Hace unos días os contábamos cómo debe actuar una empresa con un trabajador con discapacidad y cómo es de importante la inserción laboral de las personas con discapacidad para lograr una integración social completa.  Siendo fieles a la realidad, probablemente una de las primeras preguntas que se haga la empresa es qué efecto tiene en su productividad la inclusión de personas con discapacidad en su plantilla y si el beneficio económico se verá afectado.

El binomio empresa y discapacidad debe ir de la mano, por muy increíble que parezca en un primer momento. Las empresas son uno de los verdaderos motores sociales, porque proporcionan trabajo y recursos al entorno en el que se integran – aunque nos encontremos en un mundo globalizado -, por lo que empresa y trabajadores salen beneficiados de su unión, ya sea por los réditos económicos o por los servicios prestados.

El objetivo de la RSE

Pero además de eso, la empresa también tiene una responsabilidad en la sociedad y debe actuar como ejemplo demostrado que, además del dinero, también importan otras cosas. En este sentido, la RSE también proporciona una serie de ventajas y certificaciones que posibilitan la entrada en otros mercados y la diferenciación respecto a la competencia.

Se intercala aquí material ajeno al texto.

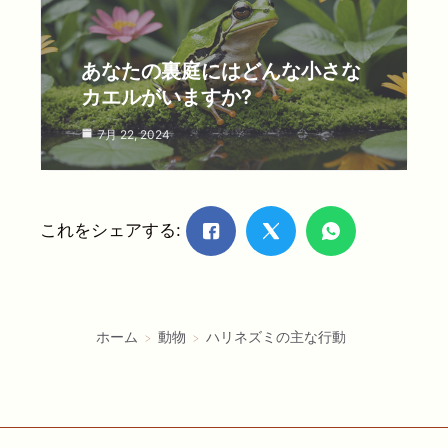
あなたの裏庭にはどんな小さな
カエルがいますか?
7月 22, 2024
これをシェアする:
ホーム
動物
ハリネズミの主な行動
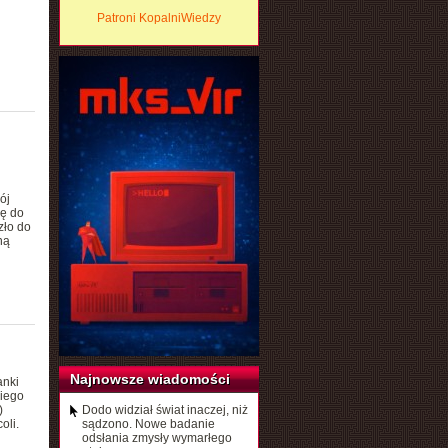
Patroni KopalniWiedzy
ój
ę do
zło do
ną
Najnowsze wiadomości
anki
kiego
)
Dodo widział świat inaczej, niż
oli.
sądzono. Nowe badanie
odsłania zmysły wymarłego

Pero no nos engañemos: no todo es cuestión de valores, lo normal es que el centro especial de empleo se asegure de que tanto el puesto como la persona con discapacidad encajen a la perfección para que este pueda rendir con garantías. Es decir, que la productividad empresarial no se resiente y que adicionalmente se logra una persona comprometida y motivada que fomenta el buen ambiente.

Por si esto fuera poco, la contratación de personas con discapacidad también proporciona una serie de beneficios fiscales. Está claro: las empresas con trabajadores discapacitados funcionan mejor a todos los niveles y los resultados de empresa no son una excepción.